Differences in anatomic boundaries hinder a comprehensive understanding of the precise components removed during the procedure. During dissection of the same LNSs, variations in boundaries may lead to diverse resected specimens and potentially result in distinct clinical outcomes for patients. It is anticipated that a clear understanding of anatomic boundaries will improve the comparability of LND among surgeons for research purposes. This includes comparison of performance assessments and their reliability among different reviewers8 as well as investigation of complications and survival benefits associated with LND, with the aim to generate uniform treatment strategies. Nevertheless, the observed variations in extent of LND and anatomic boundaries per LNS could serve as a foundation to establish consensus.

Our next step involves an international explorative study to investigate in-practice anatomic boundaries per LNS, incorporating assessments of short video clips of the LND with both the competency assessment tool8 and the surgical quality assessment tool.15 Research on this matter is indispensable because variation hinders comparing outcomes, and thereby valid assessments. Subsequently, we plan a Delphi study to achieve consensus on the LND extent and LNS anatomic boundaries.

This study was the first to investigate and describe the anatomic boundaries for the LND during MIE used by Dutch esophageal surgeons. However, it is important to acknowledge some limitations. First, describing the three-dimensional (3D) anatomic structure of LNSs in two-dimensional (2D) planes poses challenges. Although we selected this approach to provide a detailed and comprehensive overview, it may be worth exploring other visually representative methods that closely mirror clinical practice (e.g., drawing lines in a 3D anatomic model).

Second, described anatomic boundaries might differ from those of clinical practice because the dissection is based mostly on individual patient and tumor characteristics. For instance, the surgeon’s approach might be more radical, leading to removal of additional surrounding tissue beyond the currently defined boundaries. However, the surgeons were instructed to outline their anatomic boundaries for a “routine” LND as reference for the LND for distal adenocarcinoma, thereby eliminating the variation that tumor location could have in answers to the questions. Also, the vast majority of patients who undergo surgery for distal esophageal adenocarcinoma in the Netherlands present with stage cT3 and cN+ disease. Given the intermediate accuracy of current clinical tumor staging and the regular discordance between clinical and pathologic nodal staging, it may not be reliable enough to direct toward a certain extent of LND.16

Third, a complete overview of the current practices in the Netherlands was not established because three Dutch hospitals did not participate. Nevertheless, the insight of the 12 participating hospitals provided useful and valuable variations in LND extent and anatomic boundaries of LNSs.
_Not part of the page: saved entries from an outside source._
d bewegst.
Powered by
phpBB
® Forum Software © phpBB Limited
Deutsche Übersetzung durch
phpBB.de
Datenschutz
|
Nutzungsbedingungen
Fourth, components of the web-based survey could have been described more clearly. Dividing the answer “patient and tumor factors” for the section discussing influences on the extent of the LND into “patient factors” and “tumor factors” might have yielded more comprehensive information. In addition, three LNSs (hepatoduodenal ligament, gastric artery, and splenic artery LNSs) received a more detailed description in the survey than in the TIGER definition. Because this could have caused some ambiguity in the description of the anatomic boundaries, these results were combined.

Conclusion

This study demonstrated the routine extent and the exploration of anatomic boundaries for the LND during MIE, as performed by esophageal surgeons in the Netherlands. The lack of consensus on both the extent of the LND and the anatomic boundaries presents a challenge in gaining a comprehensive understanding of the precise removed components during the LND of MIE and complicates investigation of the survival benefits and risks of morbidity associated with LND. Further investigation is necessary to establish consensus regarding the anatomic boundaries for each LNS, and thereby the definition of a “complete” LND. These efforts will enhance comparability of LND practices among surgeons and institutions worldwide, facilitating the implementation of standardized treatment strategies and aiding research.